**** Data provided ****

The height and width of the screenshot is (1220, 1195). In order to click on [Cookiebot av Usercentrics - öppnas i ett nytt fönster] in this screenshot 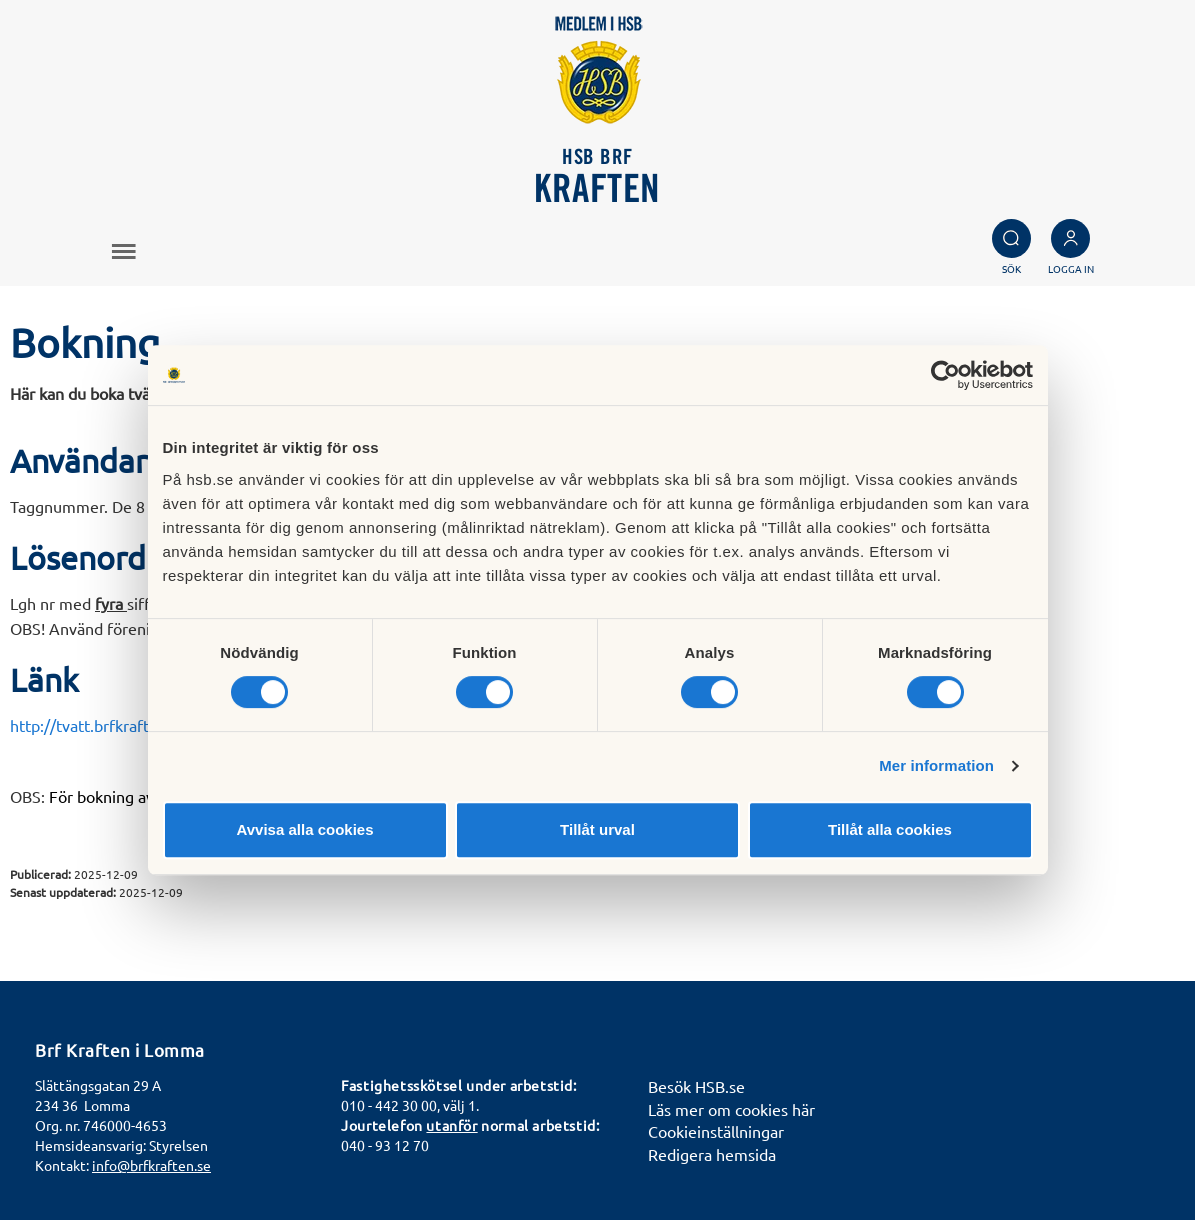, I will do `click(945, 375)`.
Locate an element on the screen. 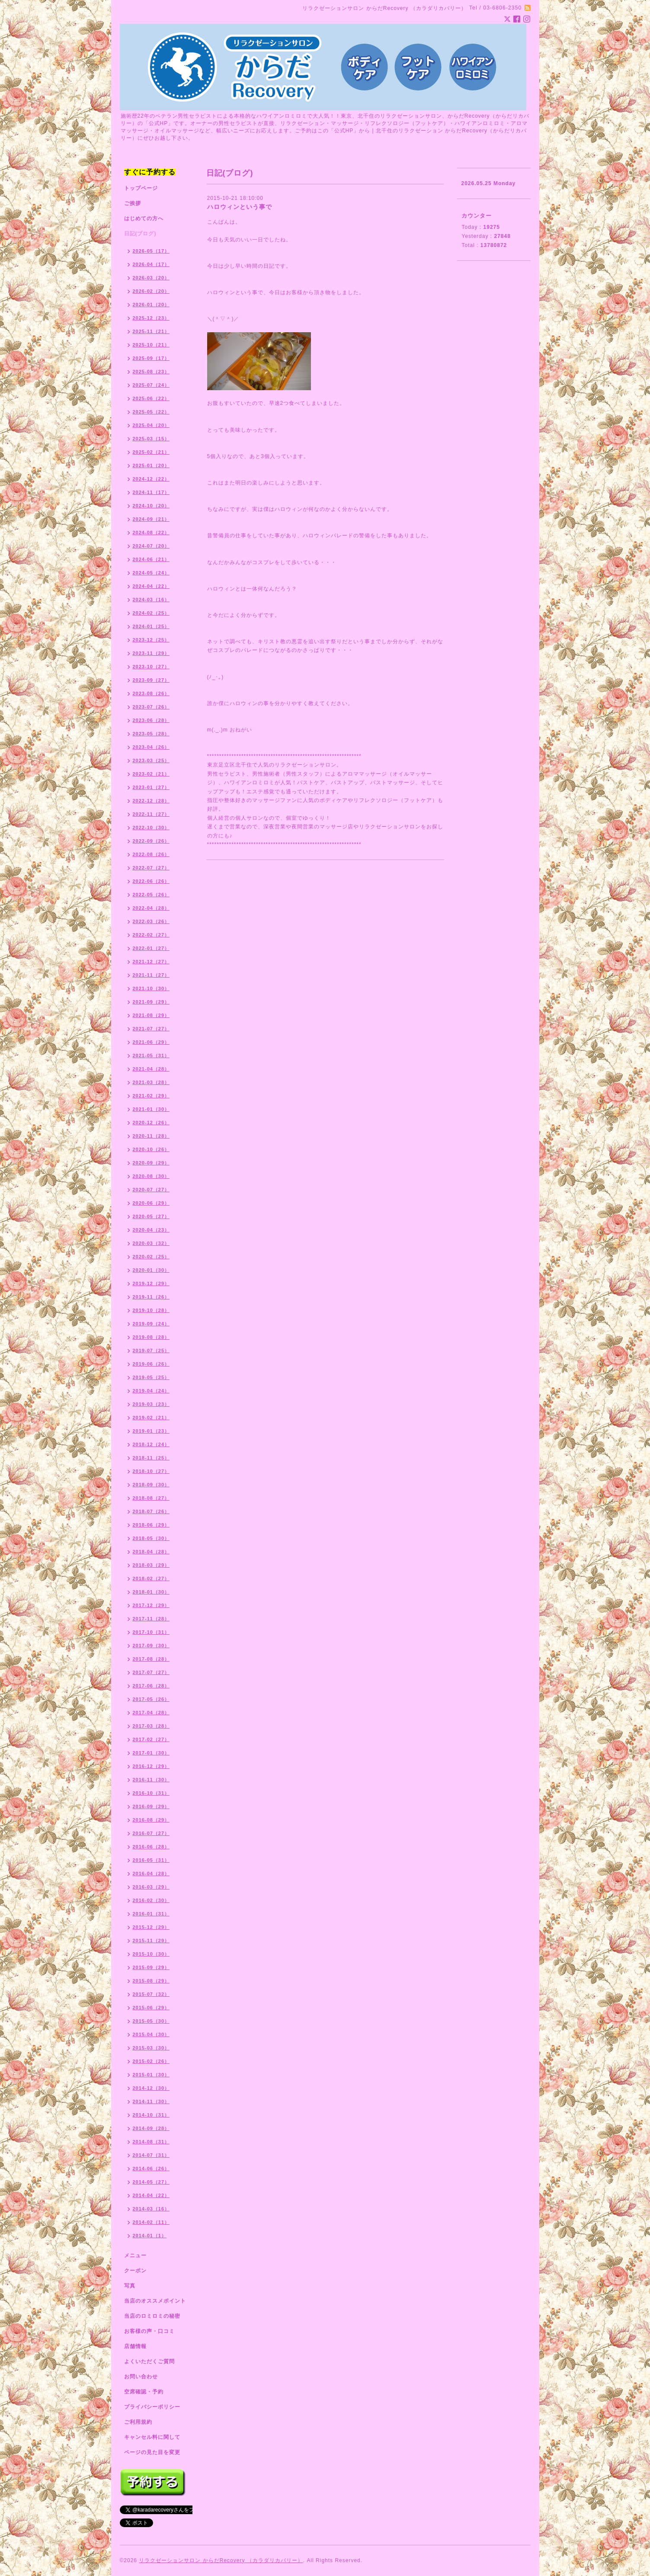 The image size is (650, 2576). 2016-07（27） is located at coordinates (151, 1833).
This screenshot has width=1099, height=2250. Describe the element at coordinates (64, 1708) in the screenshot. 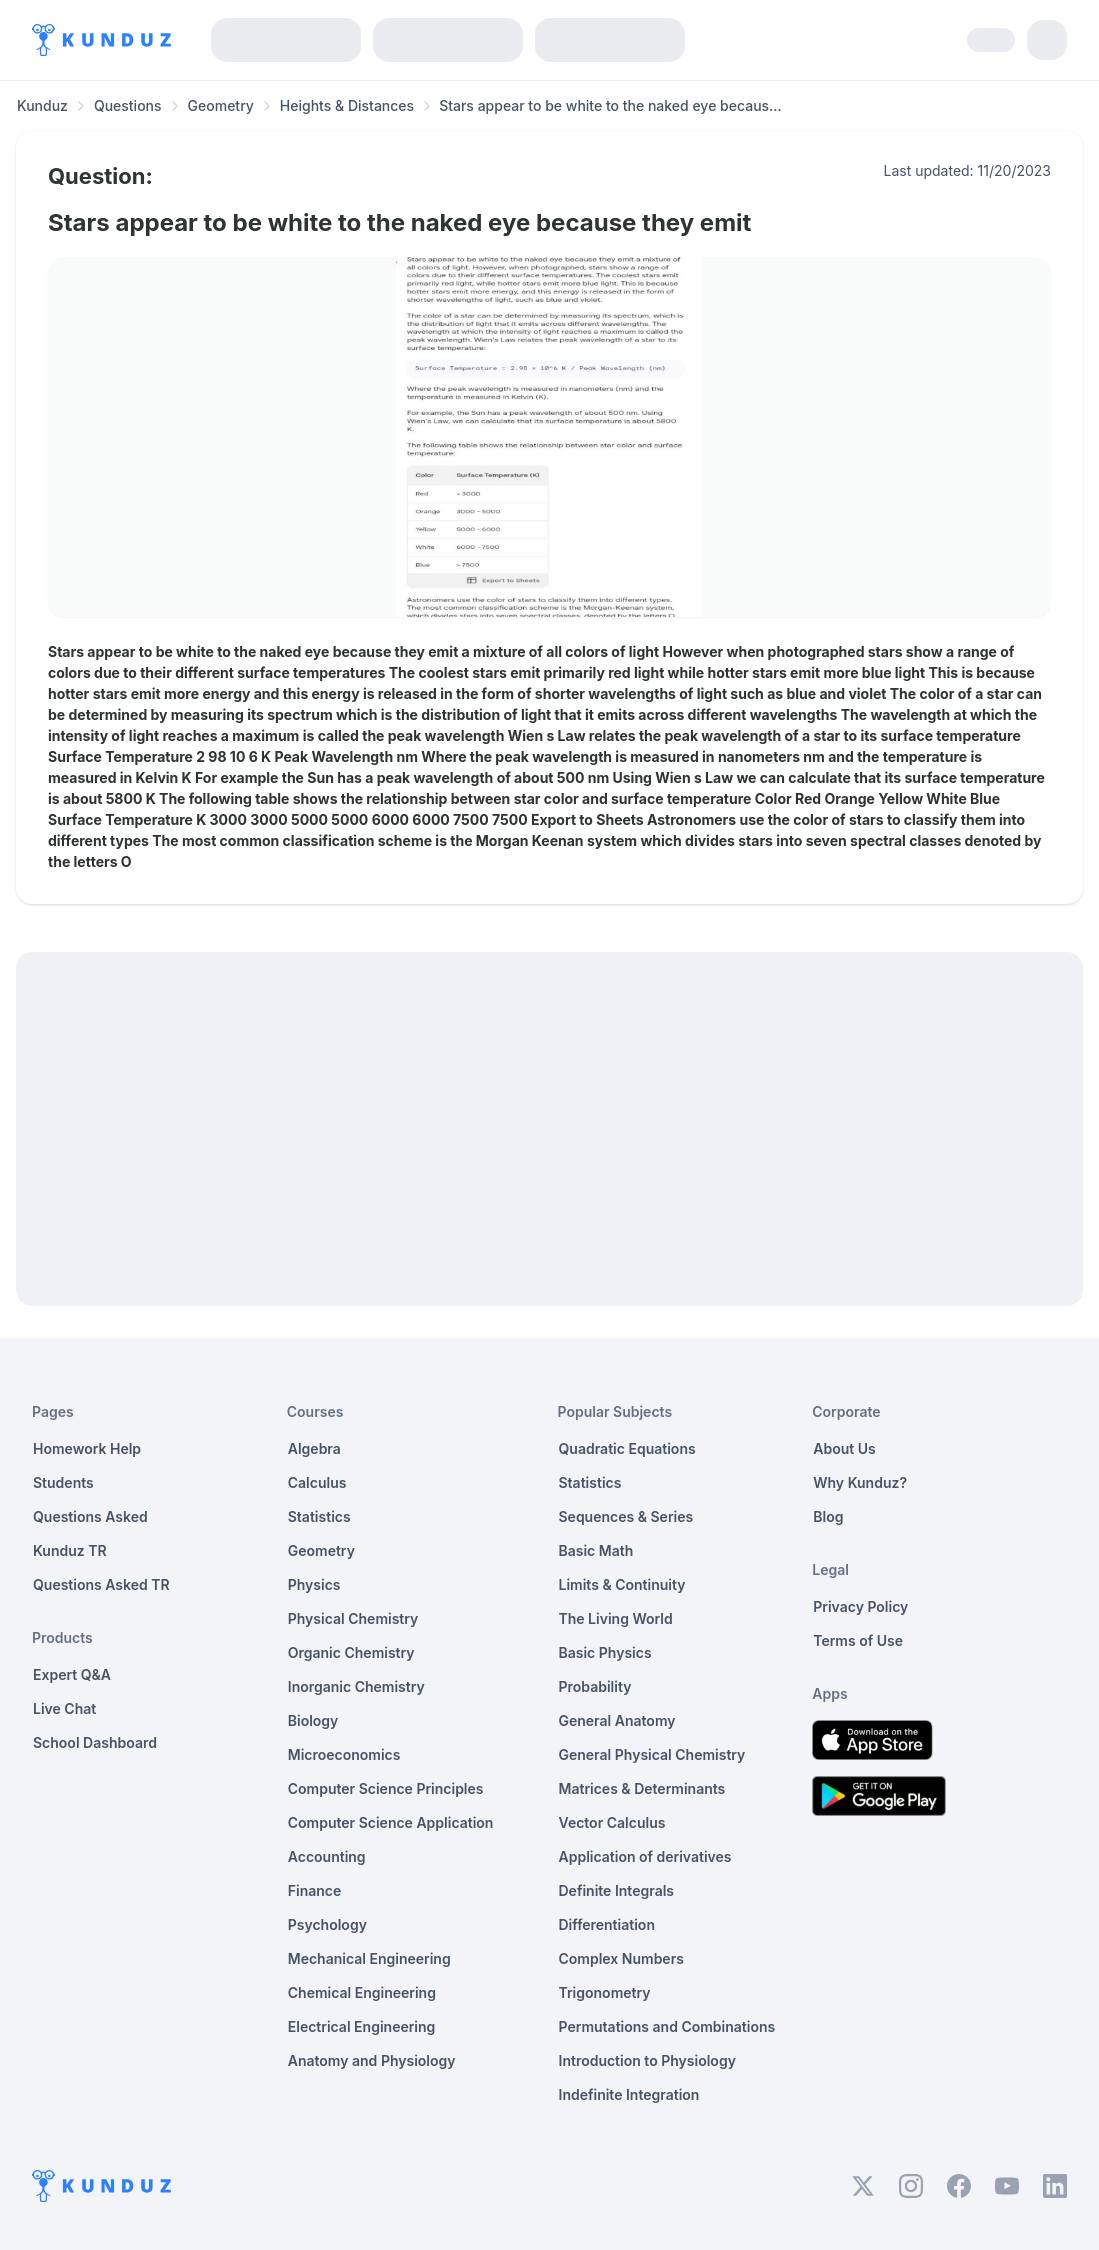

I see `Live Chat` at that location.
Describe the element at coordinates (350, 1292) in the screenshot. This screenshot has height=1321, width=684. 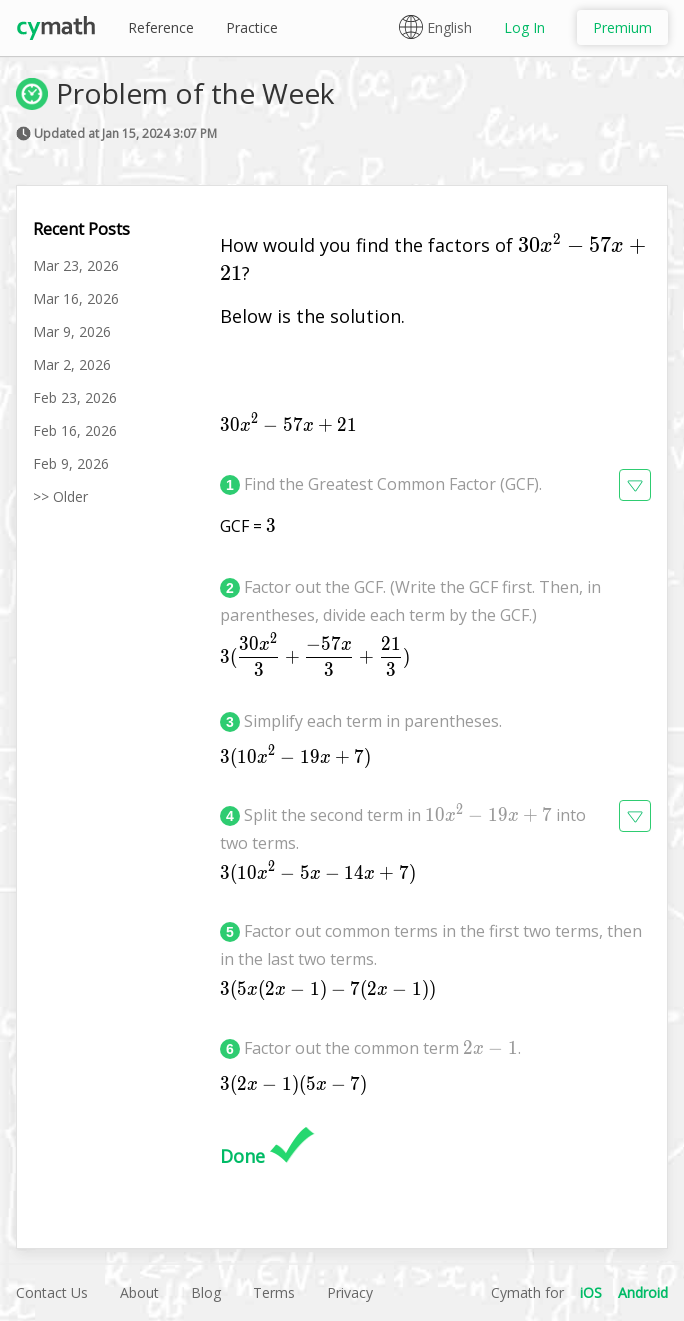
I see `Privacy` at that location.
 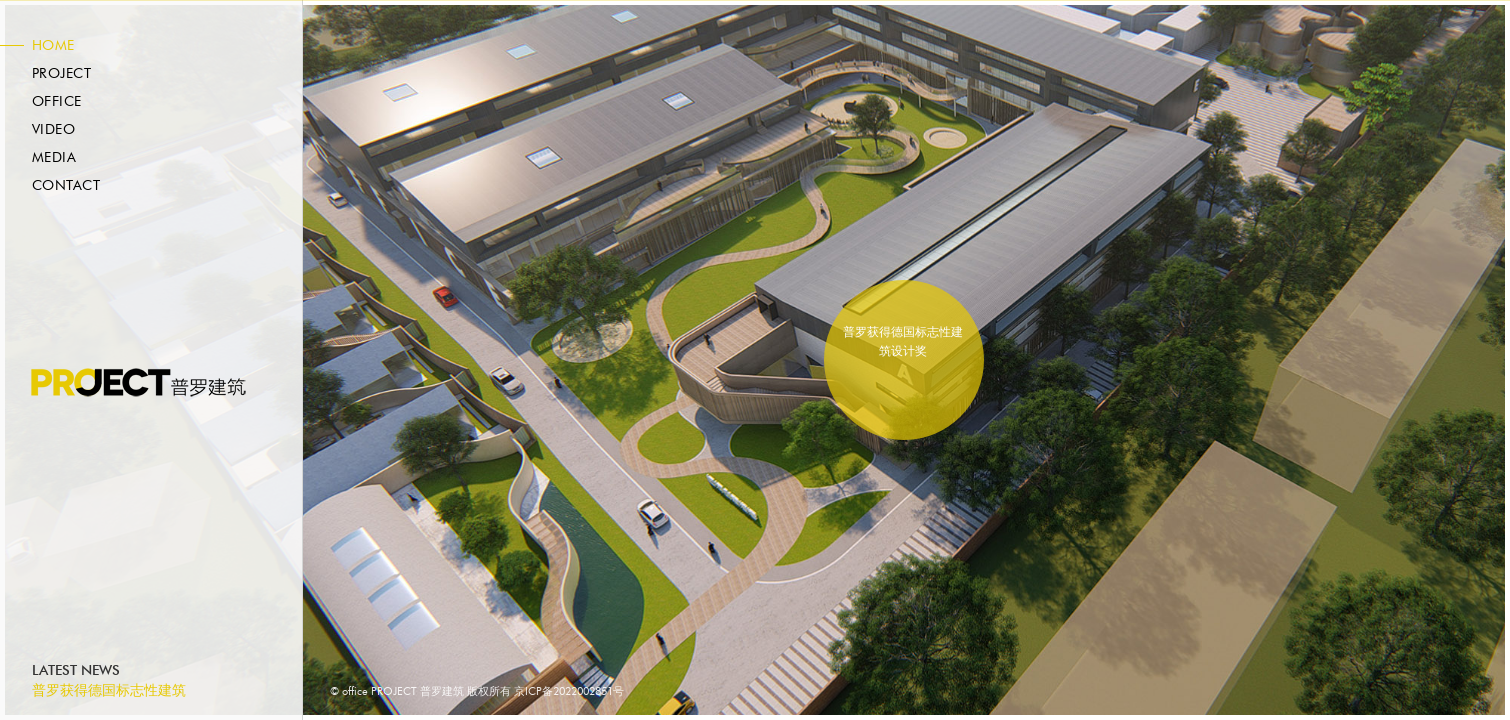 I want to click on 普罗获得德国标志性建筑, so click(x=109, y=691).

****

Give back, word for word, the lines from the one with "Describe the element at coordinates (350, 1292)" to the end of the records above, and no pictures.

Describe the element at coordinates (350, 1292) in the screenshot. This screenshot has height=1321, width=684. 
I see `Privacy` at that location.
  I want to click on 普罗获得德国标志性建筑, so click(x=109, y=691).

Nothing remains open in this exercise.